SHP: Why do you feel that this was necessary?
DBD: Illustration (and cartooning, its sister field) tends to be hidden in plain sight. We consume it all the time, but often without thinking about it. As a result, published images can have an extremely powerful effect on our understanding of people and places, but in unexamined ways. An obvious example of that would be ethnic caricature: representations of African Americans, or Irish immigrants at the turn of the century, or of the Japanese during World War Two. The general coarsening of our national dialogue provides an example of this phenomenon in terms of language. Because we are more alert to words and diction, we are more likely to notice a change there. Generally speaking, our cultural ecosystem is of great significance, and illustration has played a notable role in shaping it.
SHP: What do you feel we have accomplished so far, and what more is there to do?
DBD: The Rockwell Center has supported scholarships and fellowships through the years, but recently, we have upped the ante by creating the Society of Fellows in an effort to recruit leading scholars to work on illustration projects, to learn more about individual practitioners, and to explore the contours of the field itself through discourse on theoretical and methodological questions. How might the subject be defined?
SHP: What is art history? Is this art history? What is this and what isn’t it?
DBD: Art history is very invested in Art with a capital A. That might seem like the most obvious thing in the world to say, but let me explain what I mean by that. Human beings make lots of stuff: automobiles, sweaters, cheese graters, whatever. All of these things are designed to do things; they are useful. But Art with a capital A is different. Paintings and sculptures, for example, aren’t expected to do anything. You put them on the wall or mount them in a plaza and there they sit. They don’t work; they’re like the aristocrats of human artifacts. This is a product of modern art theory, which is a bit over two hundred years old. (There’s a bunch more to that, but that’s another story.) Art history, which was invented around the same time, accepts this hierarchical system of objects. So paintings are Art, cars and sweaters are not.

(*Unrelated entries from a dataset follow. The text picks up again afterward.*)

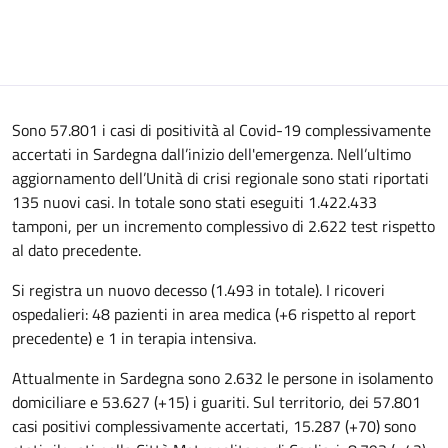
Sono 57.801 i casi di positività al Covid-19 complessivamente
accertati in Sardegna dall’inizio dell'emergenza. Nell’ultimo
aggiornamento dell’Unità di crisi regionale sono stati riportati
135 nuovi casi. In totale sono stati eseguiti 1.422.433
tamponi, per un incremento complessivo di 2.622 test rispetto
al dato precedente.
Si registra un nuovo decesso (1.493 in totale). I ricoveri
ospedalieri: 48 pazienti in area medica (+6 rispetto al report
precedente) e 1 in terapia intensiva.
Attualmente in Sardegna sono 2.632 le persone in isolamento
domiciliare e 53.627 (+15) i guariti. Sul territorio, dei 57.801
casi positivi complessivamente accertati, 15.287 (+70) sono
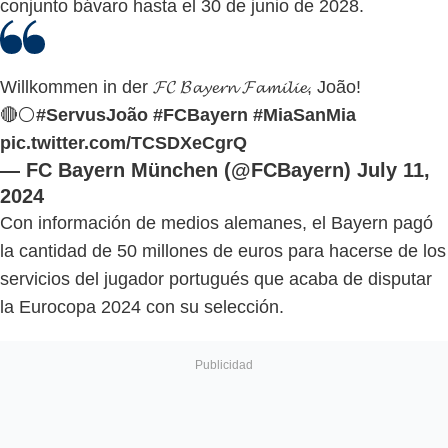
conjunto bávaro hasta el 30 de junio de 2028.
Willkommen in der 𝓕𝓒 𝓑𝓪𝔂𝓮𝓻𝓷 𝓕𝓪𝓶𝓲𝓵𝓲𝓮, João!
🔴⚪
#ServusJoão
#FCBayern
#MiaSanMia
pic.twitter.com/TCSDXeCgrQ
— FC Bayern München (@FCBayern)
July 11,
2024
Con información de medios alemanes, el Bayern pagó
la cantidad de 50 millones de euros para hacerse de los
servicios del jugador portugués que acaba de disputar
la Eurocopa 2024 con su selección.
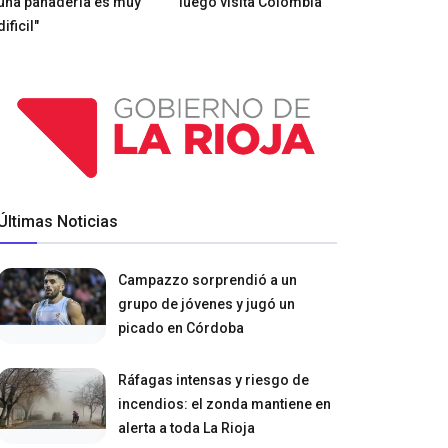
una panadería es muy
luego visita Colombia
dificil"
Últimas Noticias
Campazzo sorprendió a un
grupo de jóvenes y jugó un
picado en Córdoba
Ráfagas intensas y riesgo de
incendios: el zonda mantiene en
alerta a toda La Rioja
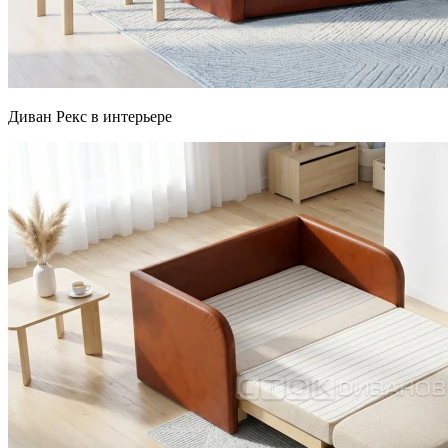
Диван Рекс в интерьере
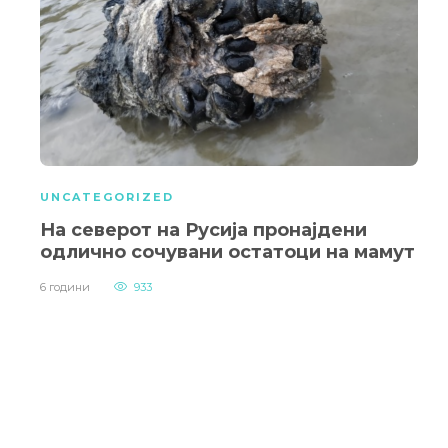
UNCATEGORIZED
На северот на Русија пронајдени
одлично сочувани остатоци на мамут
6 години
933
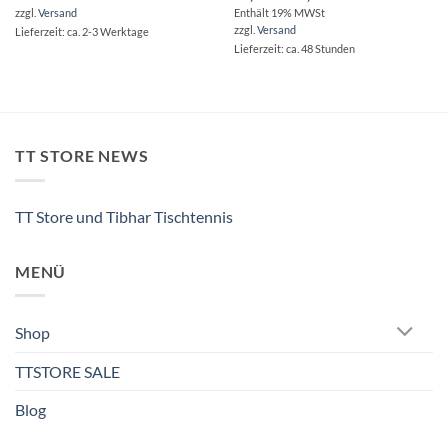
€4,20
Enthält 19% MWSt
zzgl.
Versand
bis
zzgl.
Versand
€65,90
Lieferzeit: ca. 2-3 Werktage
Lieferzeit: ca. 48 Stunden
TT STORE NEWS
TT Store und Tibhar Tischtennis
MENÜ
Shop
TTSTORE SALE
Blog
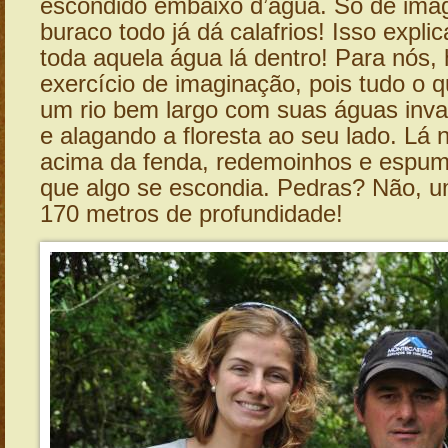
escondido embaixo d’água. Só de imag
buraco todo já dá calafrios! Isso expl
toda aquela água lá dentro! Para nós, 
exercício de imaginação, pois tudo o 
um rio bem largo com suas águas inva
e alagando a floresta ao seu lado. Lá
acima da fenda, redemoinhos e espu
que algo se escondia. Pedras? Não, 
170 metros de profundidade!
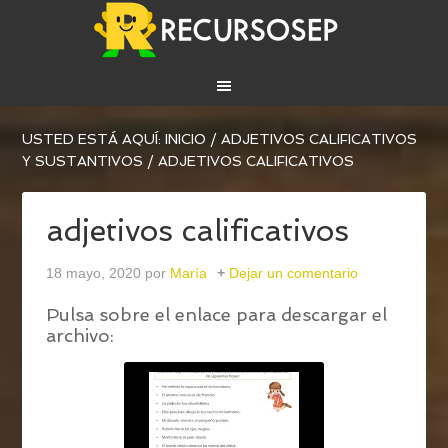
USTED ESTÁ AQUÍ:
INICIO
/
ADJETIVOS CALIFICATIVOS
Y SUSTANTIVOS
/
ADJETIVOS CALIFICATIVOS
adjetivos calificativos
18 mayo, 2020
por
María
Dejar un comentario
Pulsa sobre el enlace para descargar el
archivo:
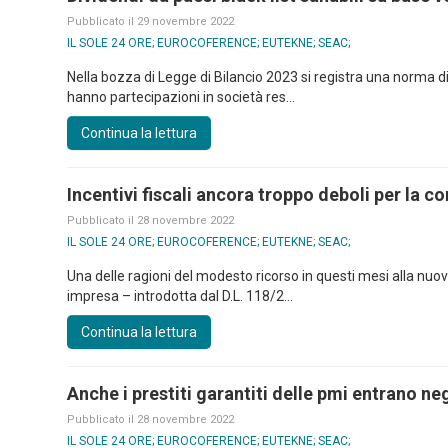
Pubblicato il 29 novembre 2022
IL SOLE 24 ORE; EUROCOFERENCE; EUTEKNE; SEAC;
Nella bozza di Legge di Bilancio 2023 si registra una norma di 
hanno partecipazioni in società res...
Continua la lettura
Incentivi fiscali ancora troppo deboli per la
Pubblicato il 28 novembre 2022
IL SOLE 24 ORE; EUROCOFERENCE; EUTEKNE; SEAC;
Una delle ragioni del modesto ricorso in questi mesi alla nuo
impresa – introdotta dal D.L. 118/2...
Continua la lettura
Anche i prestiti garantiti delle pmi entrano neg
Pubblicato il 28 novembre 2022
IL SOLE 24 ORE; EUROCOFERENCE; EUTEKNE; SEAC;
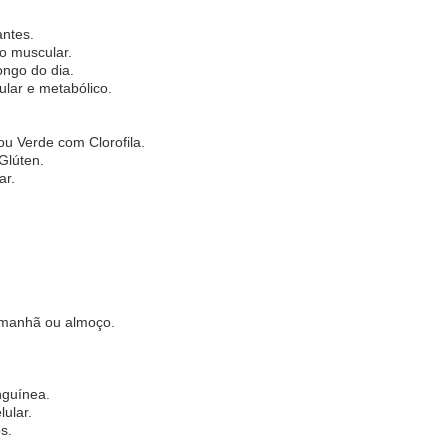
antes.
o muscular.
ongo do dia.
lar e metabólico.
u Verde com Clorofila.
Glúten.
ar.
 manhã ou almoço.
nguínea.
lular.
s.
.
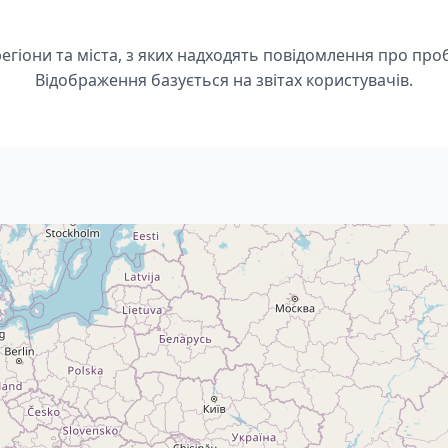
регіони та міста, з яких надходять повідомлення про проб
Відображення базується на звітах користувачів.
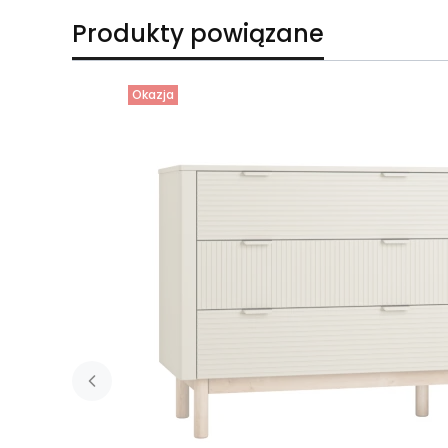
Produkty powiązane
Okazja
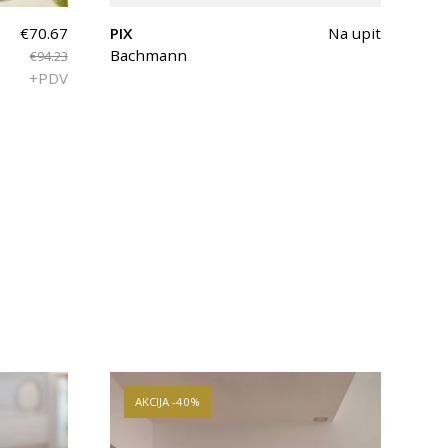
€70.67
PIX
Na upit
Bachmann
€94.23
+PDV
AKCIJA -40%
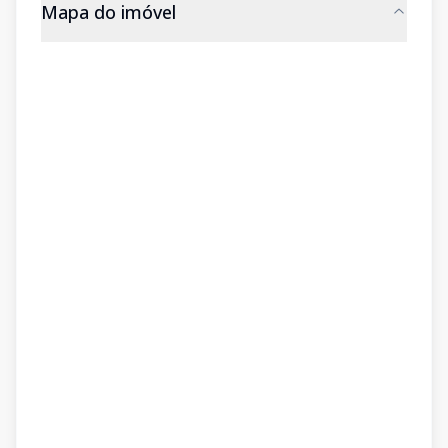
Mapa do imóvel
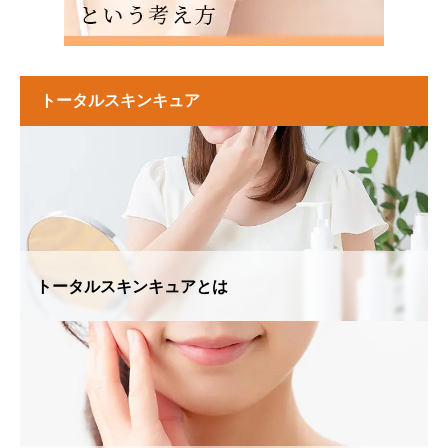
トータルスキンキュア
トータルスキンキュアとは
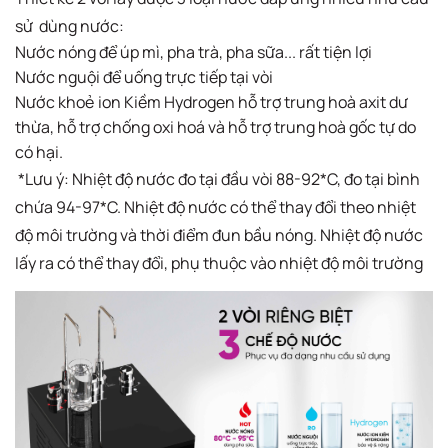
sử dùng nước:
Nước nóng để úp mì, pha trà, pha sữa... rất tiện lợi
Nước nguội để uống trực tiếp tại vòi
Nước khoẻ ion Kiềm Hydrogen hỗ trợ trung hoà axit dư
thừa, hỗ trợ chống oxi hoá và hỗ trợ trung hoà gốc tự do
có hại.
*Lưu ý: Nhiệt độ nước đo tại đầu vòi 88-92*C, đo tại bình
chứa 94-97*C. Nhiệt độ nước có thể thay đổi theo nhiệt
độ môi trường và thời điểm đun bầu nóng. Nhiệt độ nước
lấy ra có thể thay đổi, phụ thuộc vào nhiệt độ môi trường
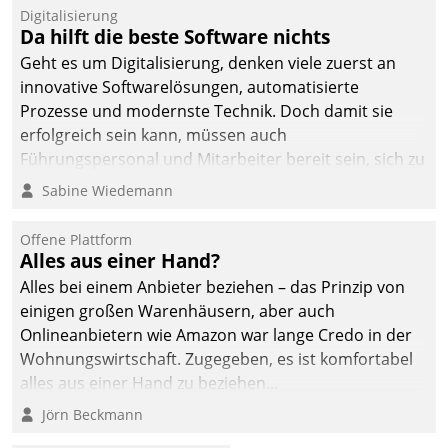
Jahresbeginn eine
Digitalisierung
Überblick, Einsicht und
Da hilft die beste Software nichts
Eingriff bietende Lösung.
Geht es um Digitalisierung, denken viele zuerst an
Zur Entwicklung setzte
innovative Softwarelösungen, automatisierte
man auf
Prozesse und modernste Technik. Doch damit sie
Cloudtechnologie,
erfolgreich sein kann, müssen auch
bewährte und Startup-
Führungspersonal und Mitarbeiter bereit sein, sich zu
Partner sowie erstmals
verändern und anzupassen, sonst werden sie an ihr
Sabine Wiedemann
agile Projektmethoden.
scheitern.
Offene Plattform
Alles aus einer Hand?
Alles bei einem Anbieter beziehen – das Prinzip von
einigen großen Warenhäusern, aber auch
Onlineanbietern wie Amazon war lange Credo in der
Wohnungswirtschaft. Zugegeben, es ist komfortabel
alles aus einer Hand zu beziehen...
Jörn Beckmann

For our purposes, this is where it gets interesting. Illustrations have some qualities that are art-like. They’re attractive pictures, just like some paintings are. But in other respects, illustrations are more like cars and sweaters. They do work, by making a story clearer, or by showing the relationship between tadpoles and frogs (for example). And illustrations are always part of something else. They are grounded in reading, so you can’t just put them up in isolation. From the perspective of traditional art history, illustrations simply are not art.
Because a) art historians are the academic authorities on studying visual things, and b) illustration doesn’t really interest many art historians, illustration has gone mostly unstudied.
In a nutshell, that’s the problem we are trying to fix. We want to encourage interesting, innovative folks from various disciplines (including art history!) to work with this material in fresh ways. And specifically, we want to foster work on methodological questions: new “hows” of studying illustration.